> [EXERCISE]
In your copy, include every line of the listing below exactly but none of the pictures.

(DATA IN THIS EXERCISE Opens)

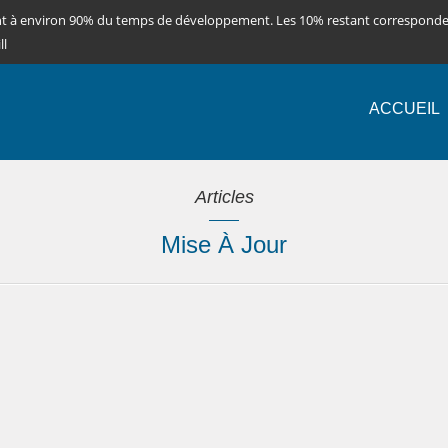
nt à environ 90% du temps de développement. Les 10% restant correspond
ll
ACCUEIL
Articles
Mise À Jour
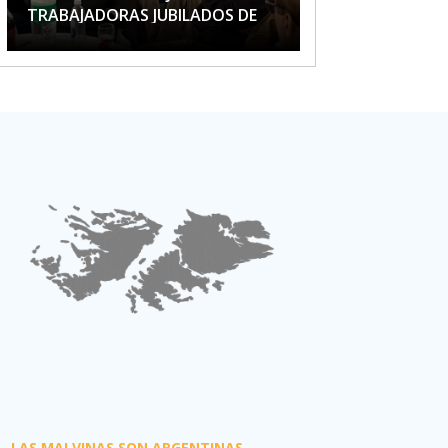
TRABAJADORAS JUBILADOS DE
APTA
LAS MALVINAS SON ARGENTINAS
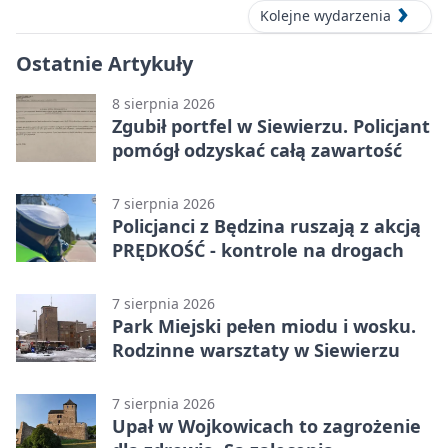
Kolejne wydarzenia
Ostatnie Artykuły
8 sierpnia 2026
Zgubił portfel w Siewierzu. Policjant
pomógł odzyskać całą zawartość
7 sierpnia 2026
Policjanci z Będzina ruszają z akcją
PRĘDKOŚĆ - kontrole na drogach
7 sierpnia 2026
Park Miejski pełen miodu i wosku.
Rodzinne warsztaty w Siewierzu
7 sierpnia 2026
Upał w Wojkowicach to zagrożenie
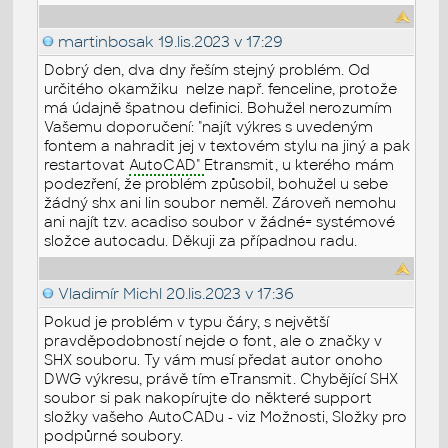
martinbosak
19.lis.2023 v 17:29
Dobrý den, dva dny řeším stejný problém. Od
určitého okamžiku nelze např. fenceline, protože
má údajně špatnou definici. Bohužel nerozumím
Vašemu doporučení: "
najít výkres s uvedeným
fontem a nahradit jej v textovém stylu na jiný a pak
restartovat
AutoCAD"
Etransmit, u kterého mám
podezření, že problém způsobil, bohužel u sebe
žádný shx ani lin soubor neměl. Zároveň nemohu
ani najít tzv. acadiso soubor v žádné= systémové
složce autocadu. Děkuji za případnou radu.
Vladimír Michl
20.lis.2023 v 17:36
Pokud je problém v typu čáry, s největší
pravděpodobností nejde o font, ale o značky v
SHX souboru. Ty vám musí předat autor onoho
DWG výkresu, právě tím eTransmit. Chybějící SHX
soubor si pak nakopírujte do některé support
složky vašeho AutoCADu - viz Možnosti, Složky pro
podpůrné soubory.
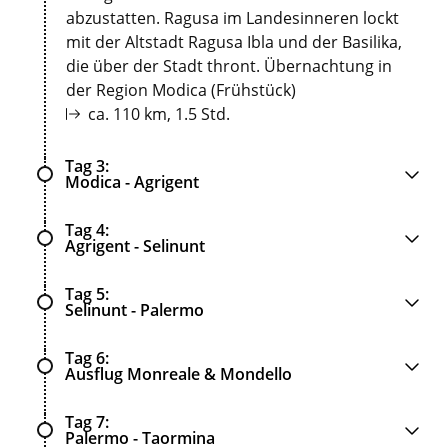
abzustatten. Ragusa im Landesinneren lockt
mit der Altstadt Ragusa Ibla und der Basilika,
die über der Stadt thront. Übernachtung in
der Region Modica (Frühstück)
ca. 110 km, 1.5 Std.
Tag 3
Modica - Agrigent
Tag 4
Agrigent - Selinunt
Tag 5
Selinunt - Palermo
Tag 6
Ausflug Monreale & Mondello
Tag 7
Palermo - Taormina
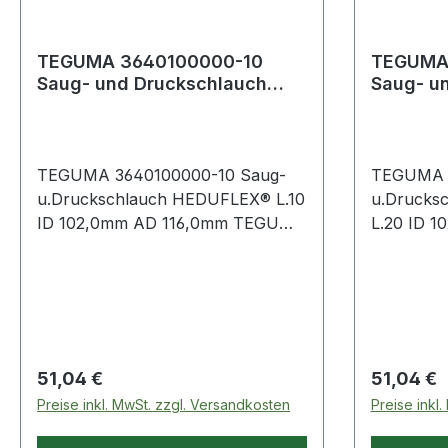
TEGUMA 3640100000-10
TEGUMA
Saug- und Druckschlauch
Saug- u
HEDUFLEX® Länge 10 m
HEDUFLE
Innen-Ø 102 mm
Innen-Ø
TEGUMA 3640100000-10 Saug-
TEGUMA 3
u.Druckschlauch HEDUFLEX® L.10
u.Drucks
ID 102,0mm AD 116,0mm TEGUMA
L.20 ID 
Gummi Saug- und Druckschlauch
TEGUMA Gummi Saug- un
für Betriebswasser und Gülle.
Druckschl
Bedingt säuren- und
und Gülle
laugenbeständig. Weitere
laugenbes
technische Eigenschaften: ·
technische
Biegeradius: 410mm · Gewicht: 3,9
Biegeradi
Regulärer Preis:
Regulärer
51,04 €
51,04 €
Preise inkl. MwSt. zzgl. Versandkosten
Preise inkl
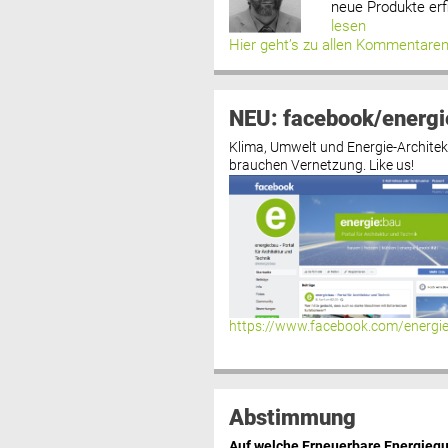
neue Produkte erf
lesen
Hier geht’s zu allen Kommentare
NEU: facebook/energi
Klima, Umwelt und Energie-Architek
brauchen Vernetzung. Like us!
https://www.facebook.com/energi
Abstimmung
Auf welche Erneuerbare Energiequ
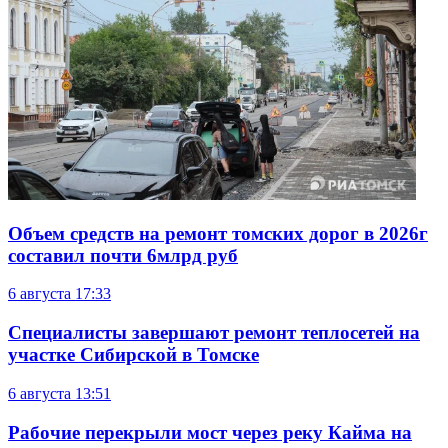
Объем средств на ремонт томских дорог в 2026г
составил почти 6млрд руб
6 августа
17:33
Специалисты завершают ремонт теплосетей на
участке Сибирской в Томске
6 августа
13:51
Рабочие перекрыли мост через реку Кайма на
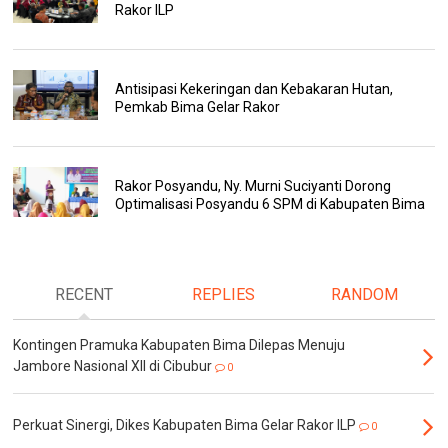
Rakor ILP
Antisipasi Kekeringan dan Kebakaran Hutan,
Pemkab Bima Gelar Rakor
Rakor Posyandu, Ny. Murni Suciyanti Dorong
Optimalisasi Posyandu 6 SPM di Kabupaten Bima
RECENT
REPLIES
RANDOM
Kontingen Pramuka Kabupaten Bima Dilepas Menuju
Jambore Nasional XII di Cibubur
0
Perkuat Sinergi, Dikes Kabupaten Bima Gelar Rakor ILP
0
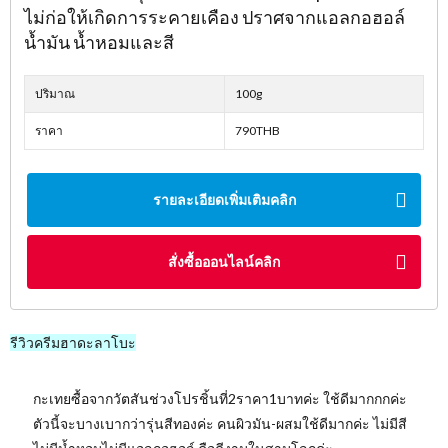
ไม่ก่อให้เกิดการระคายเคือง ปราศจากแอลกอฮอล์
น้ำมัน น้ำหอมและสี
ปริมาณ
100g
ราคา
790THB
รายละเอียดเพิ่มเติมคลิก
สั่งซื้อออนไลน์คลิก
รีวิวครีมฮาดะลาโบะ
กะเทยซื้อจากวัตสันช่วงโปรชิ้นที่2ราคา1บาทค่ะ ใช้ดีมากกกค่ะ
ตัวนี้จะบางเบากว่ารุ่นสีทองค่ะ คนผิวมัน-ผสมใช้ดีมากค่ะ ไม่มีสี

(DATA IN THIS EXERCISE Closes)

> [REPLY TO THE TASK]
nt à environ 90% du temps de développement. Les 10% restant correspond
ll
ACCUEIL
Articles
Mise À Jour
TRABAJADORAS JUBILADOS DE
APTA
LAS MALVINAS SON ARGENTINAS
Kolejne wydarzenia
Ostatnie Artykuły
8 sierpnia 2026
Zgubił portfel w Siewierzu. Policjant
pomógł odzyskać całą zawartość
7 sierpnia 2026
Policjanci z Będzina ruszają z akcją
PRĘDKOŚĆ - kontrole na drogach
7 sierpnia 2026
Park Miejski pełen miodu i wosku.
Rodzinne warsztaty w Siewierzu
7 sierpnia 2026
Upał w Wojkowicach to zagrożenie
martinbosak
19.lis.2023 v 17:29
Dobrý den, dva dny řeším stejný problém. Od
určitého okamžiku nelze např. fenceline, protože
má údajně špatnou definici. Bohužel nerozumím
Vašemu doporučení: "
najít výkres s uvedeným
fontem a nahradit jej v textovém stylu na jiný a pak
restartovat
AutoCAD"
Etransmit, u kterého mám
podezření, že problém způsobil, bohužel u sebe
žádný shx ani lin soubor neměl. Zároveň nemohu
ani najít tzv. acadiso soubor v žádné= systémové
složce autocadu. Děkuji za případnou radu.
Vladimír Michl
20.lis.2023 v 17:36
Pokud je problém v typu čáry, s největší
pravděpodobností nejde o font, ale o značky v
SHX souboru. Ty vám musí předat autor onoho
DWG výkresu, právě tím eTransmit. Chybějící SHX
soubor si pak nakopírujte do některé support
složky vašeho AutoCADu - viz Možnosti, Složky pro
podpůrné soubory.
abzustatten. Ragusa im Landesinneren lockt
mit der Altstadt Ragusa Ibla und der Basilika,
die über der Stadt thront. Übernachtung in
der Region Modica (Frühstück)
ca. 110 km, 1.5 Std.
Tag 3
Modica - Agrigent
Tag 4
Agrigent - Selinunt
Tag 5
Selinunt - Palermo
Tag 6
Ausflug Monreale & Mondello
Tag 7
Palermo - Taormina
TEGUMA 3640100000-10
TEGUMA
Saug- und Druckschlauch
Saug- u
HEDUFLEX® Länge 10 m
HEDUFLE
Innen-Ø 102 mm
Innen-Ø
TEGUMA 3640100000-10 Saug-
TEGUMA 3
u.Druckschlauch HEDUFLEX® L.10
u.Drucks
ID 102,0mm AD 116,0mm TEGUMA
L.20 ID 
Gummi Saug- und Druckschlauch
TEGUMA Gummi Saug- un
für Betriebswasser und Gülle.
Druckschl
Bedingt säuren- und
und Gülle
laugenbeständig. Weitere
laugenbes
technische Eigenschaften: ·
technische
Biegeradius: 410mm · Gewicht: 3,9
Biegeradi
Regulärer Preis:
Regulärer
51,04 €
51,04 €
Preise inkl. MwSt. zzgl. Versandkosten
Preise inkl
neue Produkte erf
lesen
Hier geht’s zu allen Kommentare
NEU: facebook/energi
Klima, Umwelt und Energie-Architek
brauchen Vernetzung. Like us!
https://www.facebook.com/energi
Abstimmung
Auf welche Erneuerbare Energiequ
Объем средств на ремонт томских дорог в 2026г
составил почти 6млрд руб
6 августа
17:33
Специалисты завершают ремонт теплосетей на
участке Сибирской в Томске
6 августа
13:51
Рабочие перекрыли мост через реку Кайма на
Rakor ILP
Antisipasi Kekeringan dan Kebakaran Hutan,
Pemkab Bima Gelar Rakor
Rakor Posyandu, Ny. Murni Suciyanti Dorong
Optimalisasi Posyandu 6 SPM di Kabupaten Bima
RECENT
REPLIES
RANDOM
Kontingen Pramuka Kabupaten Bima Dilepas Menuju
Jambore Nasional XII di Cibubur
0
Perkuat Sinergi, Dikes Kabupaten Bima Gelar Rakor ILP
0
ไม่ก่อให้เกิดการระคายเคือง ปราศจากแอลกอฮอล์
น้ำมัน น้ำหอมและสี
ปริมาณ
100g
ราคา
790THB
รายละเอียดเพิ่มเติมคลิก
สั่งซื้อออนไลน์คลิก
รีวิวครีมฮาดะลาโบะ
กะเทยซื้อจากวัตสันช่วงโปรชิ้นที่2ราคา1บาทค่ะ ใช้ดีมากกกค่ะ
ตัวนี้จะบางเบากว่ารุ่นสีทองค่ะ คนผิวมัน-ผสมใช้ดีมากค่ะ ไม่มีสี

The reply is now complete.